Task requirements - The data below should be restated word for word, with every picture omitted.

== Segment start ==

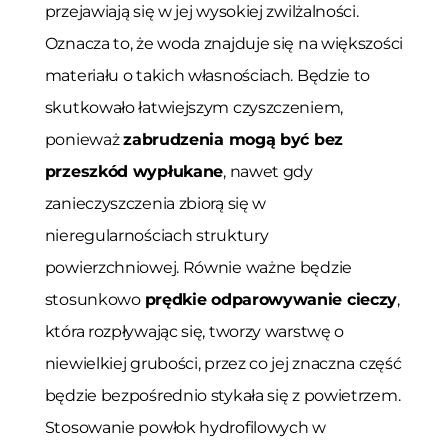
przejawiają się w jej wysokiej zwilżalności.
Oznacza to, że woda znajduje się na większości
materiału o takich własnościach. Będzie to
skutkowało łatwiejszym czyszczeniem,
ponieważ
zabrudzenia mogą być bez
przeszkód wypłukane
, nawet gdy
zanieczyszczenia zbiorą się w
nieregularnościach struktury
powierzchniowej. Równie ważne będzie
stosunkowo
prędkie odparowywanie cieczy
,
która rozpływając się, tworzy warstwę o
niewielkiej grubości, przez co jej znaczna część
będzie bezpośrednio stykała się z powietrzem.
Stosowanie powłok hydrofilowych w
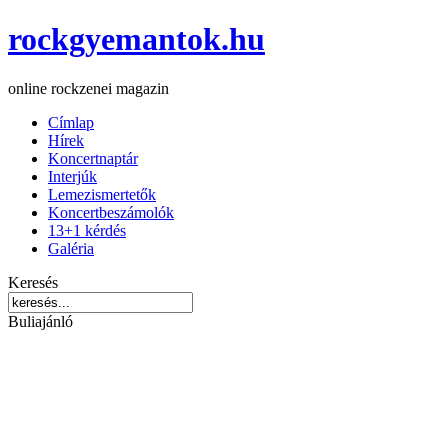
rockgyemantok.hu
online rockzenei magazin
Címlap
Hírek
Koncertnaptár
Interjúk
Lemezismertetők
Koncertbeszámolók
13+1 kérdés
Galéria
Keresés
Buliajánló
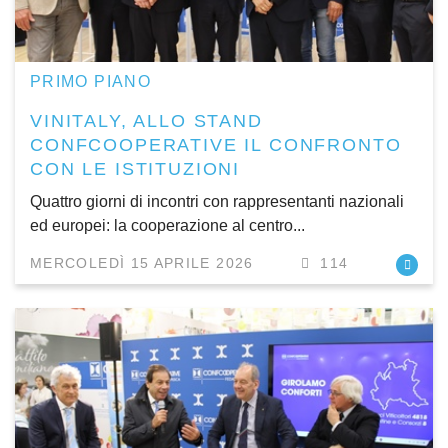
PRIMO PIANO
VINITALY, ALLO STAND
CONFCOOPERATIVE IL CONFRONTO
CON LE ISTITUZIONI
Quattro giorni di incontri con rappresentanti nazionali
ed europei: la cooperazione al centro...
MERCOLEDÌ 15 APRILE 2026
114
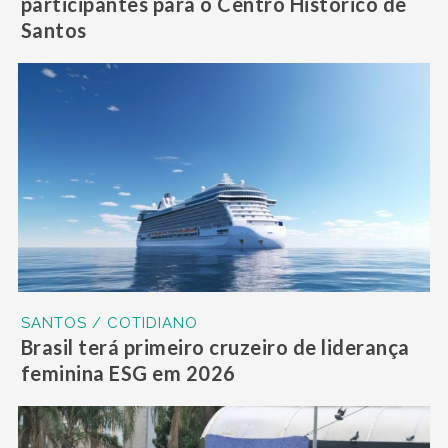
participantes para o Centro Histórico de
Santos
SANTOS / COTIDIANO
Brasil terá primeiro cruzeiro de liderança
feminina ESG em 2026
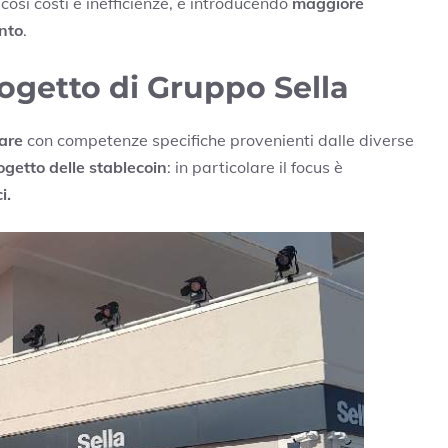
 così costi e inefficienze, e introducendo
maggiore
ento
.
ogetto di Gruppo Sella
nare
con competenze specifiche provenienti dalle diverse
ogetto delle stablecoin
: in particolare il focus è
i.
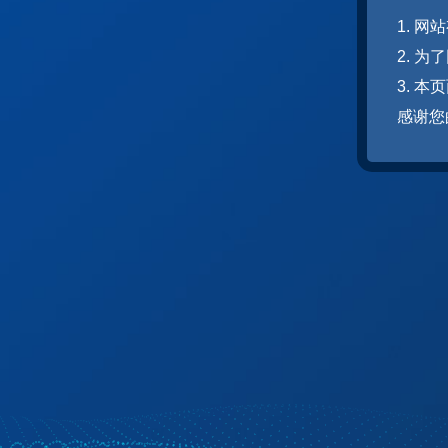
1. 
2. 
3. 
感谢您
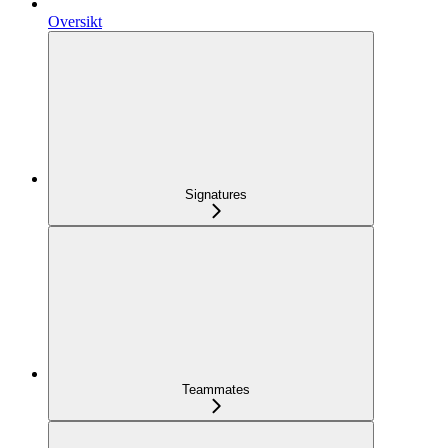
Oversikt
Signatures
Teammates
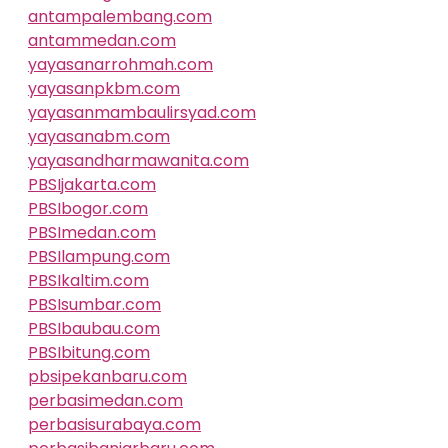
antampalembang.com
antammedan.com
yayasanarrohmah.com
yayasanpkbm.com
yayasanmambaulirsyad.com
yayasanabm.com
yayasandharmawanita.com
PBSIjakarta.com
PBSIbogor.com
PBSImedan.com
PBSIlampung.com
PBSIkaltim.com
PBSIsumbar.com
PBSIbaubau.com
PBSIbitung.com
pbsipekanbaru.com
perbasimedan.com
perbasisurabaya.com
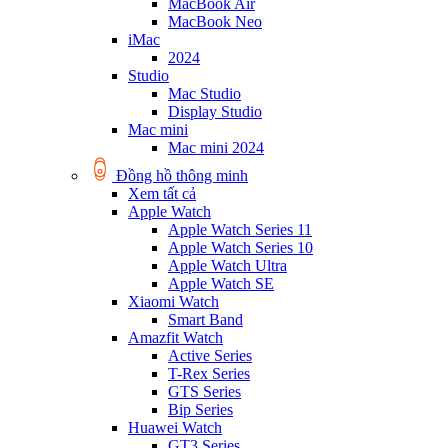
MacBook Air
MacBook Neo
iMac
2024
Studio
Mac Studio
Display Studio
Mac mini
Mac mini 2024
Đồng hồ thông minh
Xem tất cả
Apple Watch
Apple Watch Series 11
Apple Watch Series 10
Apple Watch Ultra
Apple Watch SE
Xiaomi Watch
Smart Band
Amazfit Watch
Active Series
T-Rex Series
GTS Series
Bip Series
Huawei Watch
GT3 Series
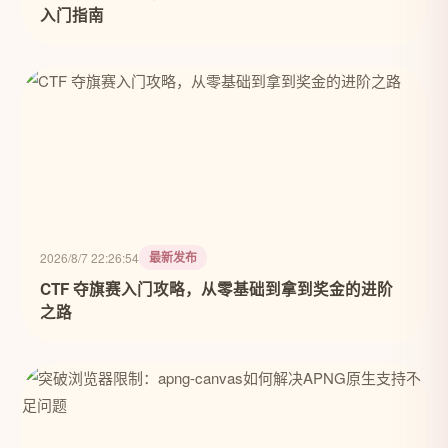
入门指南
最新发布
2026/8/7 22:26:54
CTF 夺旗赛入门攻略，从零基础到拿到奖金的进阶
之路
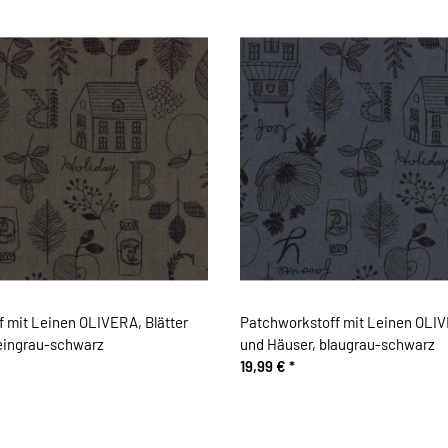
 mit Leinen OLIVERA, Blätter
Patchworkstoff mit Leinen OLIV
teingrau-schwarz
und Häuser, blaugrau-schwarz
19,99 €
*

== Segment end ==

Exercise result -
przejawiają się w jej wysokiej zwilżalności.
Oznacza to, że woda znajduje się na większości
materiału o takich własnościach. Będzie to
skutkowało łatwiejszym czyszczeniem,
ponieważ
zabrudzenia mogą być bez
przeszkód wypłukane
, nawet gdy
zanieczyszczenia zbiorą się w
nieregularnościach struktury
powierzchniowej. Równie ważne będzie
stosunkowo
prędkie odparowywanie cieczy
,
która rozpływając się, tworzy warstwę o
niewielkiej grubości, przez co jej znaczna część
będzie bezpośrednio stykała się z powietrzem.
Stosowanie powłok hydrofilowych w
rockgyemantok.hu
online rockzenei magazin
Címlap
Hírek
Koncertnaptár
Interjúk
Lemezismertetők
Koncertbeszámolók
13+1 kérdés
Galéria
Keresés
Buliajánló
PRIMO PIANO
VINITALY, ALLO STAND
CONFCOOPERATIVE IL CONFRONTO
CON LE ISTITUZIONI
Quattro giorni di incontri con rappresentanti nazionali
ed europei: la cooperazione al centro...
MERCOLEDÌ 15 APRILE 2026
114
participantes para o Centro Histórico de
Santos
SANTOS / COTIDIANO
Brasil terá primeiro cruzeiro de liderança
feminina ESG em 2026
 così costi e inefficienze, e introducendo
maggiore
ento
.
ogetto di Gruppo Sella
nare
con competenze specifiche provenienti dalle diverse
ogetto delle stablecoin
: in particolare il focus è
i.
1. 
2. 
3. 
感谢您
Oversikt
Signatures
Teammates
antampalembang.com
antammedan.com
yayasanarrohmah.com
yayasanpkbm.com
yayasanmambaulirsyad.com
yayasanabm.com
yayasandharmawanita.com
PBSIjakarta.com
PBSIbogor.com
PBSImedan.com
PBSIlampung.com
PBSIkaltim.com
PBSIsumbar.com
PBSIbaubau.com
PBSIbitung.com
pbsipekanbaru.com
perbasimedan.com
perbasisurabaya.com
MacBook Air
MacBook Neo
iMac
2024
Studio
Mac Studio
Display Studio
Mac mini
Mac mini 2024
Đồng hồ thông minh
Xem tất cả
Apple Watch
Apple Watch Series 11
Apple Watch Series 10
Apple Watch Ultra
Apple Watch SE
Xiaomi Watch
Smart Band
Amazfit Watch
Active Series
T-Rex Series
GTS Series
Bip Series
Huawei Watch
GT3 Series
入门指南
最新发布
2026/8/7 22:26:54
CTF 夺旗赛入门攻略，从零基础到拿到奖金的进阶
之路
 mit Leinen OLIVERA, Blätter
Patchworkstoff mit Leinen OLIV
teingrau-schwarz
und Häuser, blaugrau-schwarz
19,99 €
*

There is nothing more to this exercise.